View Full Version : Funding. BIG problem. Little Film.
2008 February 6th, 00:13
Hey people of HV20 forums,
I'm having a really hard time getting an hv-20, and i really want one.
what suggestions do you guys have?
However, I'm not old enough to get a job yet. (YES, i admit it.)
Asian family who doesn't really support my idea of becoming a filmmaker.
What do you guys say?
2008 February 6th, 02:01
how old are you? if you don't mind
2008 February 6th, 08:50
i suggest getting a cheaper camera.
Hi8 cameras are really cheap, and, while not ideal, they will help you begin taking your path to becoming a filmmaker.
2008 February 6th, 09:39
Yeah, no reason you should HAVE to hold back on your creativity for the HV20. Use what you can get your hands on. Borrow a camera, or like others suggested, look for a used Hi8 cam. I've done some music videos for bands on a Sony Hi8/Digital8 cam, and with creative use of lighting (cheap home depot $7 lights) i had pretty good results. It's all about learning to be a good storyteller, and you can do that with any camera.
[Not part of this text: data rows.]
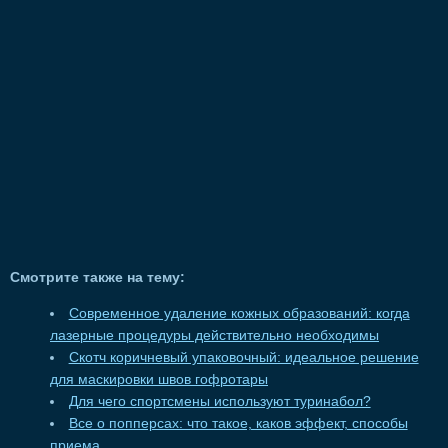
Смотрите также на тему:
Современное удаление кожных образований: когда
лазерные процедуры действительно необходимы
Скотч коричневый упаковочный: идеальное решение
для маскировки швов гофротары
Для чего спортсмены используют туринабол?
Все о попперсах: что такое, каков эффект, способы
приема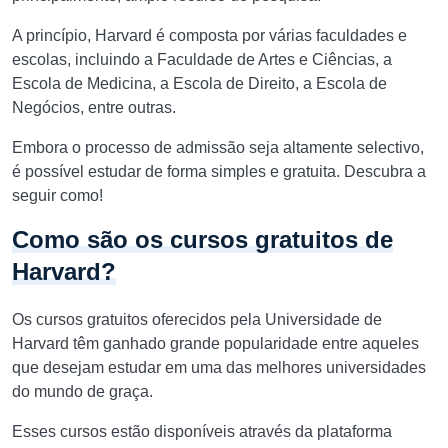
A princípio, Harvard é composta por várias faculdades e
escolas, incluindo a Faculdade de Artes e Ciências, a
Escola de Medicina, a Escola de Direito, a Escola de
Negócios, entre outras.
Embora o processo de admissão seja altamente selectivo,
é possível estudar de forma simples e gratuita. Descubra a
seguir como!
Como são os cursos gratuitos de
Harvard?
Os cursos gratuitos oferecidos pela Universidade de
Harvard têm ganhado grande popularidade entre aqueles
que desejam estudar em uma das melhores universidades
do mundo de graça.
Esses cursos estão disponíveis através da plataforma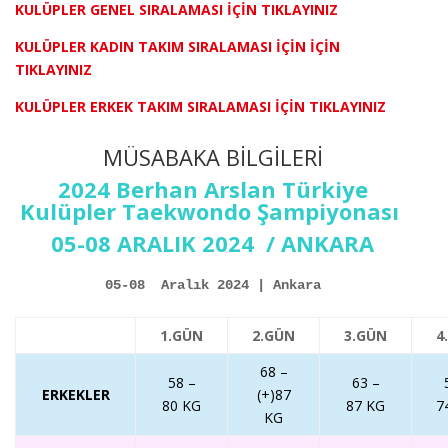
KULÜPLER GENEL SIRALAMASI İÇİN TIKLAYINIZ
KULÜPLER KADIN TAKIM SIRALAMASI İÇİN İÇİN
TIKLAYINIZ
KULÜPLER ERKEK TAKIM SIRALAMASI İÇİN TIKLAYINIZ
MÜSABAKA BİLGİLERİ
2024 Berhan Arslan Türkiye
Kulüpler Taekwondo Şampiyonası
05-08 ARALIK 2024 / ANKARA
05-08  Aralık 2024 | Ankara
1.GÜN
2.GÜN
3.GÜN
4
68 –
58 –
63 –
ERKEKLER
(+)87
80 KG
87 KG
7
KG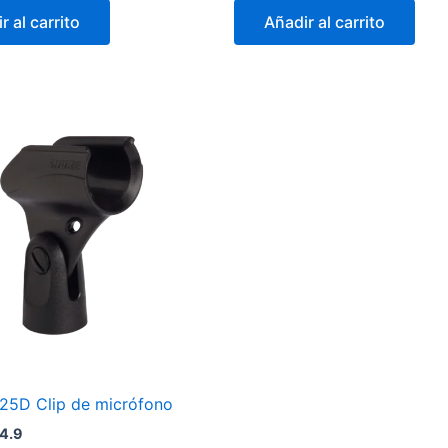
r al carrito
Añadir al carrito
5D Clip de micrófono
4.9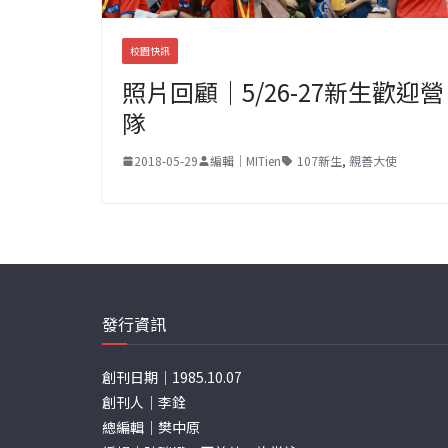
校園快訊
照片回顧｜5/26-27新生歡迎營
隊
2018-05-29
編輯｜MITien
107新生
,
親善大使
發行資訊
創刊日期｜1985.10.07
創刊人｜李銓
總編輯｜樊中原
If you wait for better and better gear before you finally get shooting, you'll never get started. There's always better image quality, always better sound to be had, always better lights you can get, etc , etc. Get your hands on whatever you can and start doing your thing! It's awesome you're getting the film bug at such an early age. Take advantage of that. A lot of us don't get started till much later.
If you get a chance, read Robert Rodriguez's book "Rebel Without a Crew". It's inspiring in that he kind of uses creativity instead of money to get things done. (A tip for saving money on books, get a library card if you don't already have one. you'd be amazed at the books you can get at your library and not have to spend a cent - unless you return stuff late and even then it's like 10 cents a day :) ).
2008 February 6th, 10:35
I need to convince my parents to get me a Canon hv-20.
Sadly, I don't have one yet. :hv20-smilie119:
I will soon though.
WITH a Rode SVM.
So, please help me give me some reasons to convince these people!
2008 February 6th, 10:52
tell them why you need it.
how come you need so much an HV20, when you don't even know good reasons to have one. lots of people might write some great HV20 facts, but if you don't know why YOU do need one, then who else does?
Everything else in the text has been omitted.